Lawmakers including Rubio and Gallagher want to make it unambiguous in their new legislation that TikTok will be banned unless it drops all connections to China. The US previously forced the Chinese owner to divest from gay dating app Grindr. "I don't know how our national security interests and the operation of TikTok in this country, as long as it's owned by ByteDance, can coexist," Rubio told the TV program Face the Nation this week.
Biden's most direct move against TikTok would be to emulate Trump's 2020 order and require US data centers, app stores, and networking providers to cancel contracts with the app, cutting off users.
He also could try to find some legal authority to go a step further and order internet service providers, including cell networks, to actively block access to TikTok in the US, a situation that a spokesperson for one large American ISP says their company has not encountered before. The exact methodology could be left to individual ISPs.
"Who wants to make every teenager in America angry at them?"
Nazak Nikakhtar, former Trump official
That could lead to ISPs adopting tactics more often seen in countries with deep-reaching internet censorship. A common approach is to tamper with domain name records, preventing users' devices from successfully connecting to particular servers. It is also used to block access to websites dedicated to violating copyrights and distributing child sexual abuse material in much of the world.
Networks can also use more stringent tactics to enforce censorship demands, such as inspecting unencrypted data moving through their systems for hints of suspect material or filtering certain IP addresses. But these measures are more likely to accidentally disrupt other traffic, says Alp Toker, director at NetBlocks. "They may shy away in practice from this mechanism unless pressured to do so."

A growing number of US companies, schools, and states are enacting measures such as domain name blocking to bar access to TikTok on their local networks.
TikTok is on pace to become the third most popular social network in the US this year, behind Facebook and Instagram, according to Insider Intelligence.
The potential wrath of those users if TikTok gets banned is surely on regulators' minds. "Who wants to make every teenager and tween in America angry at them?

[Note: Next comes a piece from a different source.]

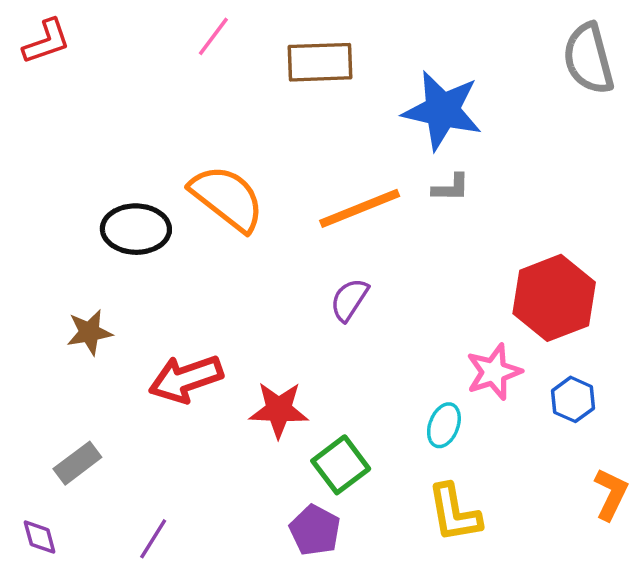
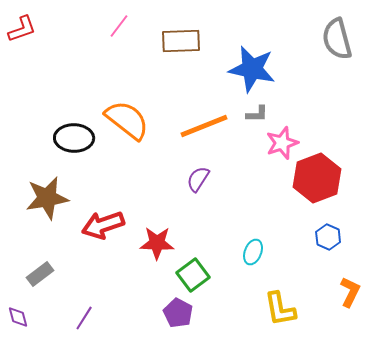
brown star: (89, 332) -> (47, 198), size x1.6
pink star: (494, 372) -> (282, 143), moved
yellow L-shape: (454, 513) -> (280, 309), moved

That's a big deal," says Nazak Nikakhtar, who was an assistant secretary of commerce during the Trump administration and is now a partner at law firm Wiley Rein.
Civil liberties activists view a potential ban as both xenophobic and hypocritical of US lawmakers, who promote free speech abroad but would be curbing a venue for self-expression at home. Lawmakers hear those concerns but argue that the threat of China's influence via TikTok can outweigh upholding free expression, policy experts say. "When it comes to national security, you do certain things to prevent bad things from happening," says Chertoff Group's Ricardel. "We don't want to be hit with a missile and to not have a missile defense shield."
Congressional aides and former administration officials acknowledge that users who really want their short video fix will be able to circumvent a ban.
Under an order that covers app stores, existing TikTok users would stop receiving app updates and would probably find their experience degraded over time. But they could find a way to download TikTok from another country, or use a virtual private network, to access the service via other countries. And ISPs messing with domain names can be sidestepped by changing settings on a web browser or mobile device.
NetBlock's Toker expects that if TikTok were to be restricted, a small but vigorous industry would spring up to help provide access to the app. Lawmakers should likely expect a cat-and-mouse game of blocks, evasion, and counter-blocks rather than to vanquish TikTok for good with one stroke of a pen.